*Task item*. Give back every record exactly, with its pictures left out.

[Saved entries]
==========

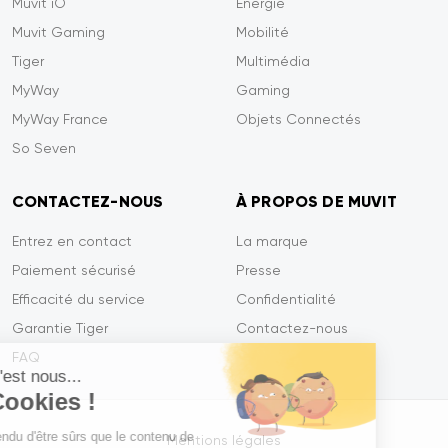
Muvit iO
Energie
Muvit Gaming
Mobilité
Tiger
Multimédia
MyWay
Gaming
MyWay France
Objets Connectés
So Seven
CONTACTEZ-NOUS
À PROPOS DE MUVIT
Entrez en contact
La marque
Paiement sécurisé
Presse
Efficacité du service
Confidentialité
Garantie Tiger
Contactez-nous
FAQ
Salut c'est nous...
les Cookies !
On a attendu d'être sûrs que le contenu de
Mentions légales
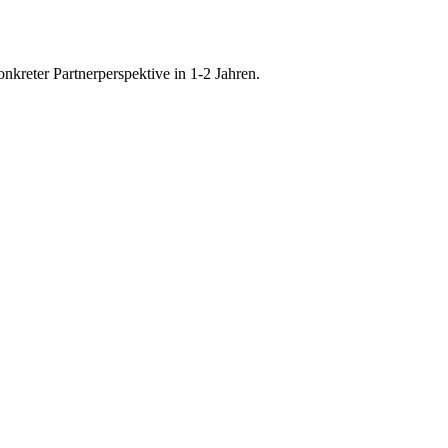
onkreter Partnerperspektive in 1-2 Jahren.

==========

*Completed exercise*.
Muvit iO
Energie
Muvit Gaming
Mobilité
Tiger
Multimédia
MyWay
Gaming
MyWay France
Objets Connectés
So Seven
CONTACTEZ-NOUS
À PROPOS DE MUVIT
Entrez en contact
La marque
Paiement sécurisé
Presse
Efficacité du service
Confidentialité
Garantie Tiger
Contactez-nous
FAQ
Salut c'est nous...
les Cookies !
On a attendu d'être sûrs que le contenu de
Mentions légales
onkreter Partnerperspektive in 1-2 Jahren.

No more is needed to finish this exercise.